O uso desses equipamentos permitiu aos bombardeiros dos Estados Unidos atingir estruturas subterrâneas profundamente enterradas e reduzir drasticamente a capacidade iraniana de lançamento de mísseis. Segundo relatórios da Foundation for Defense of Democracies, essas instalações incluem corredores subterrâneos, áreas de manutenção, depósitos de combustível e rotas internas para transporte de armamentos.

A estratégia militar iraniana baseava-se na capacidade de lançar grandes volumes de mísseis em ataques de saturação contra adversários regionais. No entanto, a centralização dos lançadores em instalações fixas teria reduzido a mobilidade da estratégia iraniana e potencialmente facilitado a identificação por satélites e sistemas de inteligência.

Os bombardeios conduzidos pelos Estados Unidos podem ter provocado uma queda significativa na capacidade iraniana de realizar lançamentos de mísseis. Segundo dados divulgados por veículos internacionais, parte dos lançadores de mísseis teria sido neutralizada nas primeiras fases da operação.

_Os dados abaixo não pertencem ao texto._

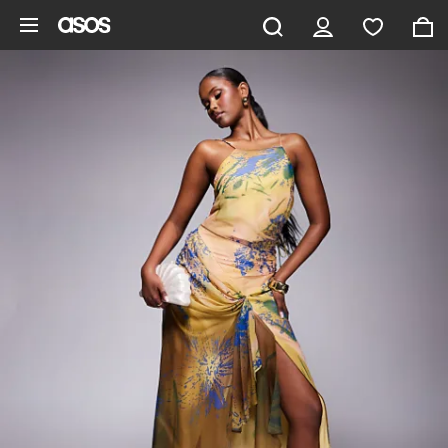
Skip to main content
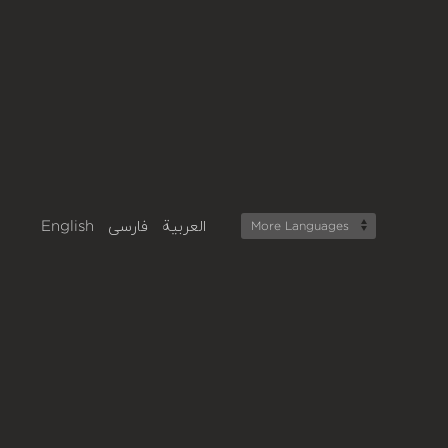
English
فارسی
العربية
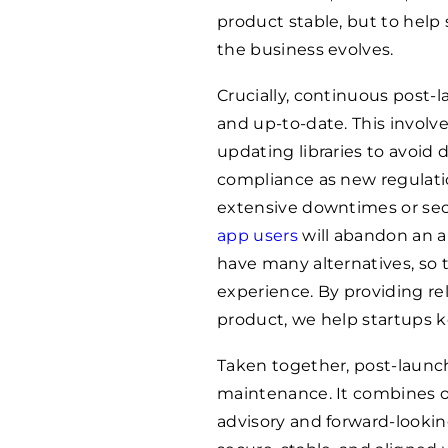
product stable, but to help
the business evolves.
Crucially, continuous post
and up-to-date. This involv
updating libraries to avoi
compliance as new regulatio
extensive downtimes or sec
app users
will abandon an app
have many alternatives, so 
experience. By providing re
product, we help startups 
Taken together, post-launc
maintenance. It combines o
advisory and forward-looki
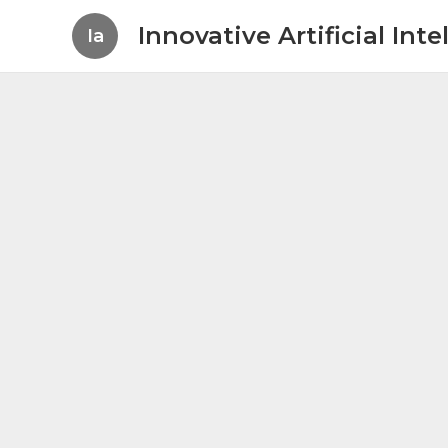
Innovative Artificial In
Ia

Ainda há muitas incertezas sobre o impacto real desses ataques no longo prazo e sobre como o Irã poderá adaptar sua estratégia militar diante desse cenário. No entanto, é claro que a forma de proteger arsenais estratégicos está mudando completamente. A neutralização das "cidades de mísseis" do Irã por parte dos Estados Unidos pode ter representado apenas um episódio de guerra ou um sinal mais profundo da evolução tecnológica e militar global.

Ainda há muitas perguntas sem respostas, mas uma coisa é certa: a forma como os países protegem seus arsenais estratégicos está mudando. A neutralização das "cidades de mísseis" do Irã por parte dos Estados Unidos pode ter representado apenas um episódio de guerra ou um sinal mais profundo da evolução tecnológica e militar global.

O uso dessas novas tecnologias permitiu aos bombardeiros norte-americanos atingir estruturas subterrâneas profundamente enterradas, reduzindo drasticamente a capacidade iraniana de lançamento de mísseis. Isso pode ter representado apenas um episódio de guerra ou um sinal mais profundo da evolução tecnológica e militar global.

Ainda há muitas incertezas sobre o impacto real desses ataques no longo prazo, mas é claro que a forma como os países protegem seus arsenais estratégicos está mudando. A neutralização das "cidades de mísseis" do Irã por parte dos Estados Unidos pode ter representado apenas um episódio de guerra ou um sinal mais profundo da evolução tecnológica e militar global.